▶ [TASK DETAILS] In your copy, include every line of the records exactly and no picture at all.

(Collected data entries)
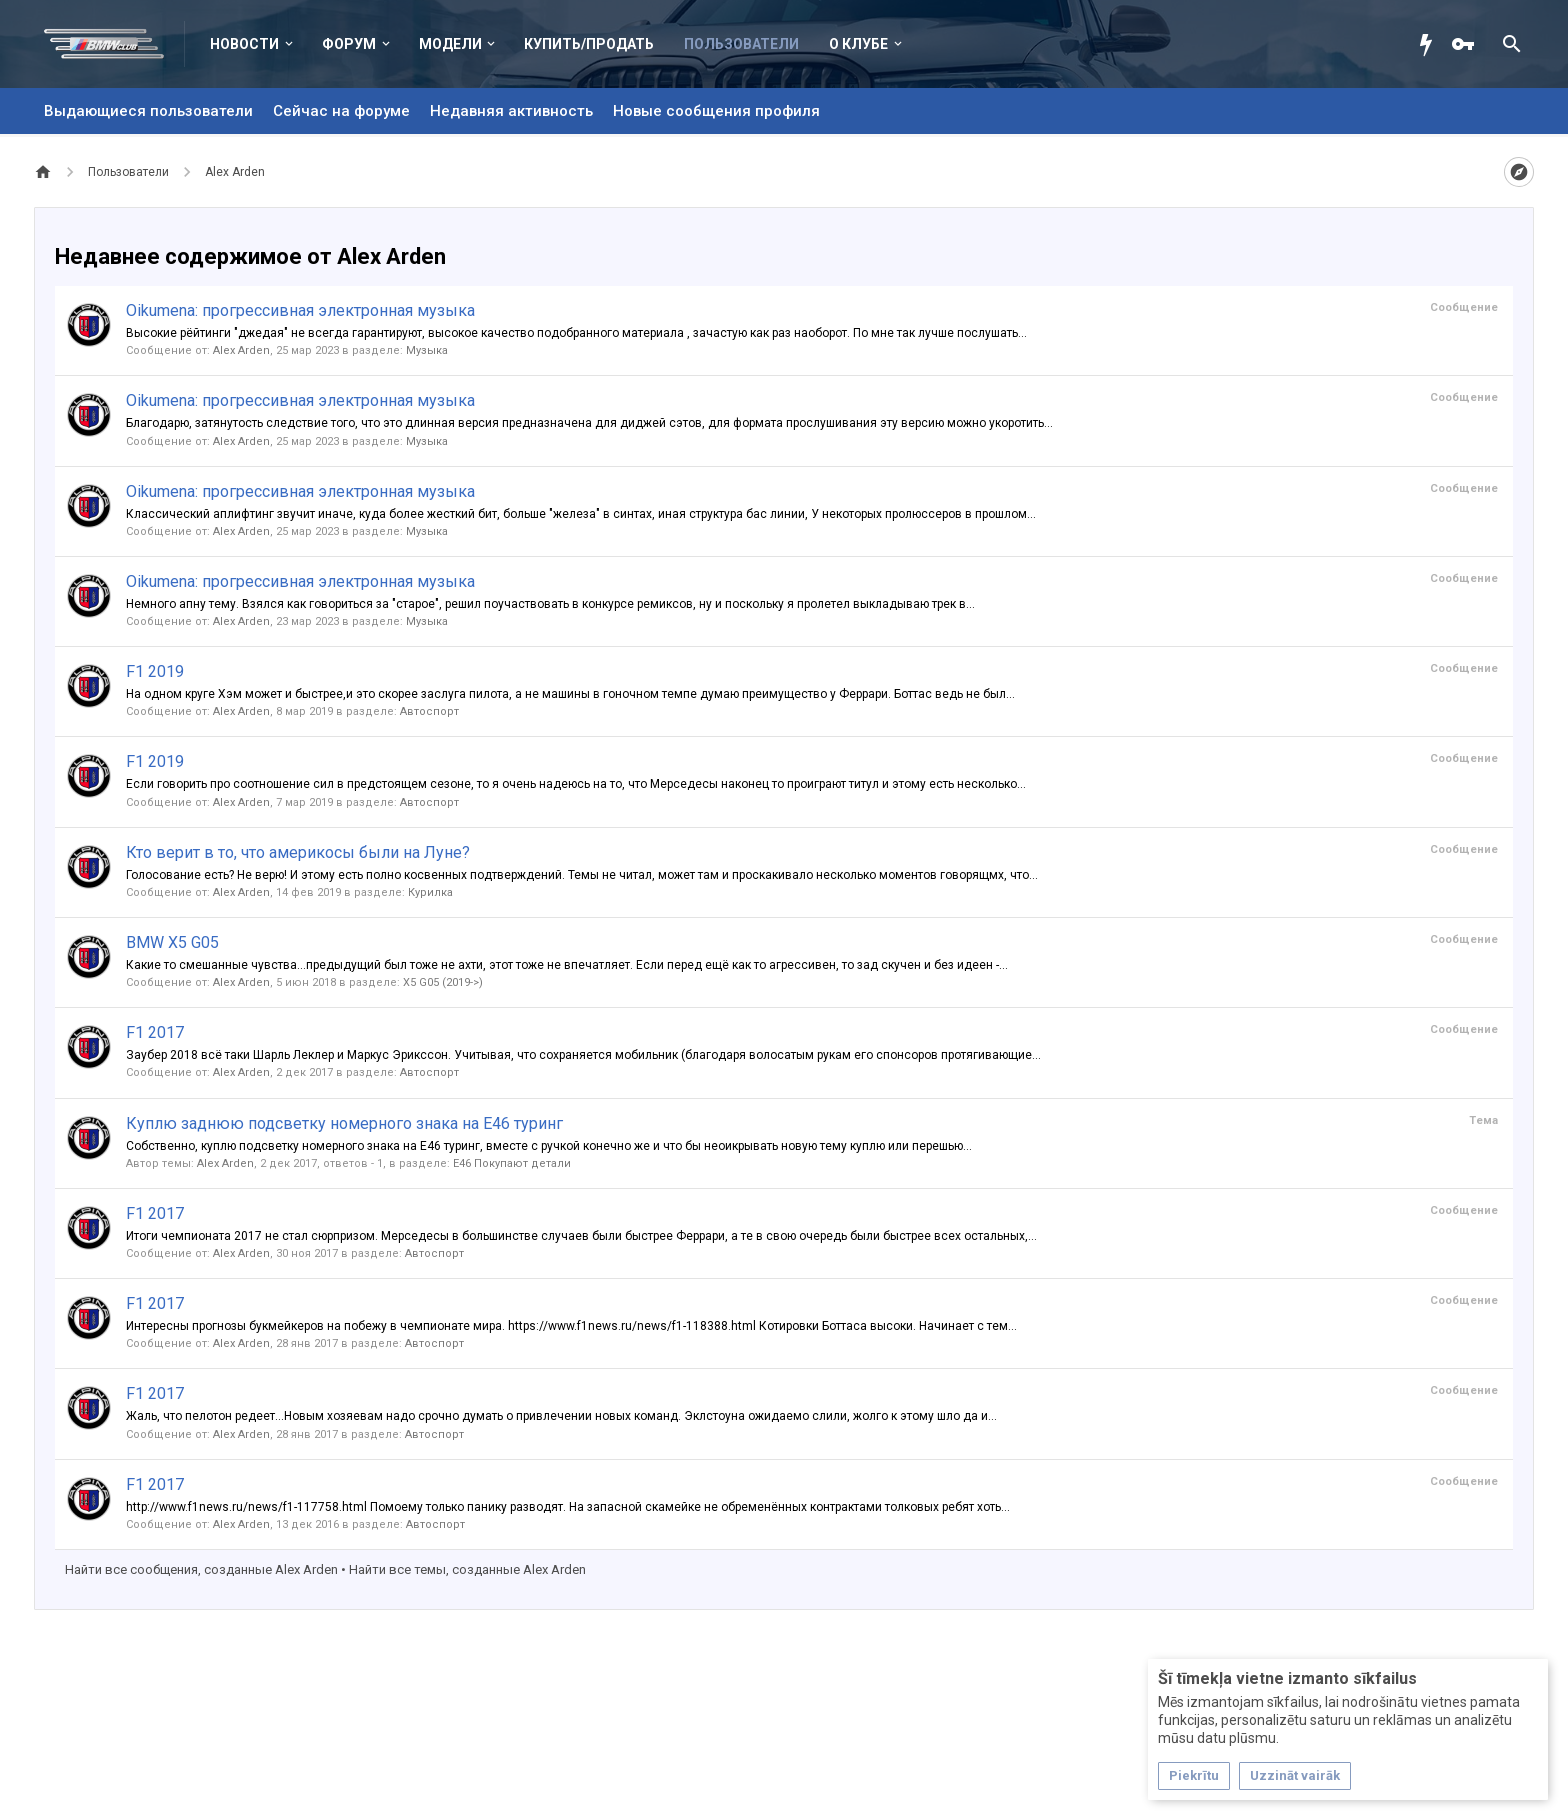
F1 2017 (155, 1032)
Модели (450, 44)
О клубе (858, 44)
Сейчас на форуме (341, 111)
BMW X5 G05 (172, 942)
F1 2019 (155, 671)
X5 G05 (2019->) (443, 982)
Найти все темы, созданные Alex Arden (467, 1569)
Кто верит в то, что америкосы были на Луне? (298, 852)
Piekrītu (1194, 1775)
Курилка (430, 892)
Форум (349, 44)
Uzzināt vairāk (1295, 1775)
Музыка (427, 350)
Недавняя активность (511, 111)
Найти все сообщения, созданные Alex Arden (201, 1569)
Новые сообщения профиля (716, 111)
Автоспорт (429, 711)
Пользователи (741, 44)
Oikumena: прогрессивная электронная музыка (300, 310)
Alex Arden (241, 350)
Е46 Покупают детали (512, 1163)
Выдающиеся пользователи (148, 111)
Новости (244, 44)
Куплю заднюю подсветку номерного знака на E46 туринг (344, 1123)
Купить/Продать (589, 44)
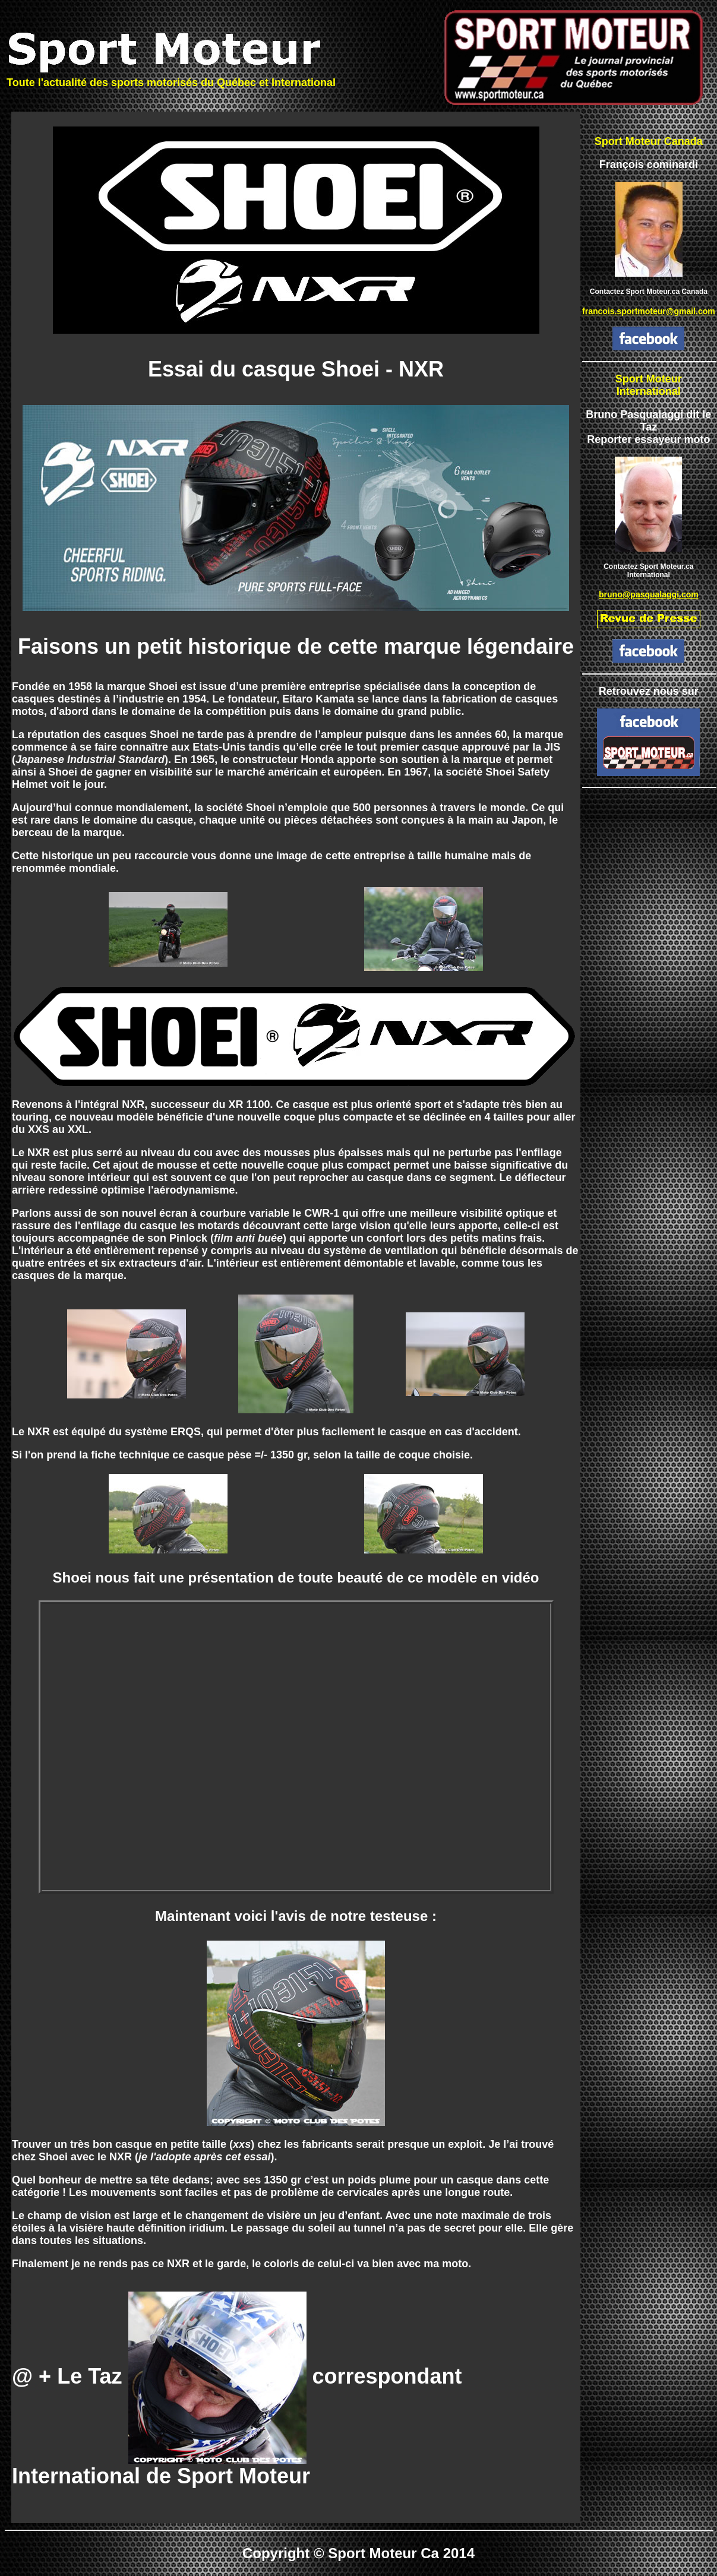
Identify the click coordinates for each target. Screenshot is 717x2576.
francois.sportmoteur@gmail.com (648, 311)
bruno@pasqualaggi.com (649, 594)
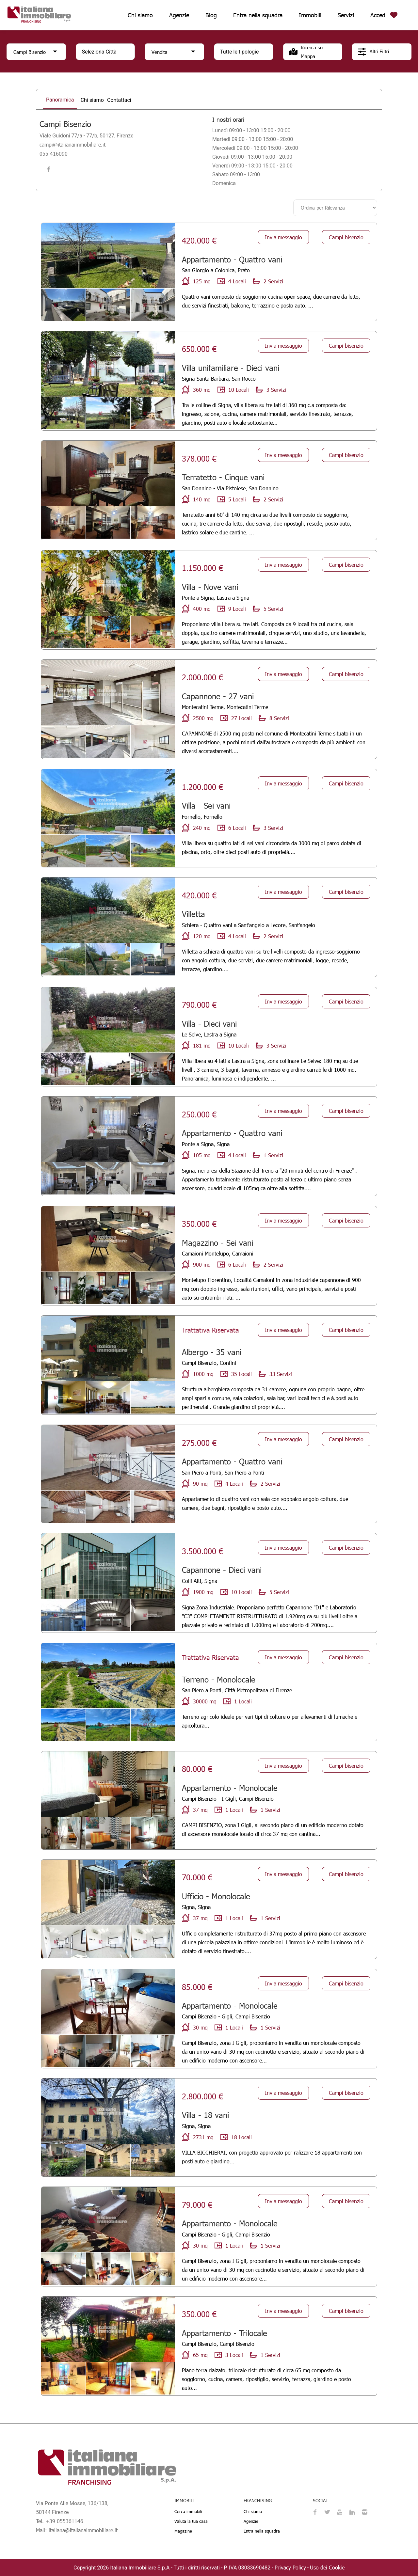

▶ [ANSWER FOR THE TASK]
F1 2017 (155, 1032)
Модели (450, 44)
О клубе (858, 44)
Сейчас на форуме (341, 111)
BMW X5 G05 (172, 942)
F1 2019 (155, 671)
X5 G05 (2019->) (443, 982)
Найти все темы, созданные Alex Arden (467, 1569)
Кто верит в то, что америкосы были на Луне? (298, 852)
Piekrītu (1194, 1775)
Курилка (430, 892)
Форум (349, 44)
Uzzināt vairāk (1295, 1775)
Музыка (427, 350)
Недавняя активность (511, 111)
Найти все сообщения, созданные Alex Arden (201, 1569)
Новые сообщения профиля (716, 111)
Автоспорт (429, 711)
Пользователи (741, 44)
Oikumena: прогрессивная электронная музыка (300, 310)
Alex Arden (241, 350)
Е46 Покупают детали (512, 1163)
Выдающиеся пользователи (148, 111)
Новости (244, 44)
Куплю заднюю подсветку номерного знака на E46 туринг (344, 1123)
Купить/Продать (589, 44)
Identify the click coordinates for each target. Screenshot is 717x2576.
francois.sportmoteur@gmail.com (648, 311)
bruno@pasqualaggi.com (649, 594)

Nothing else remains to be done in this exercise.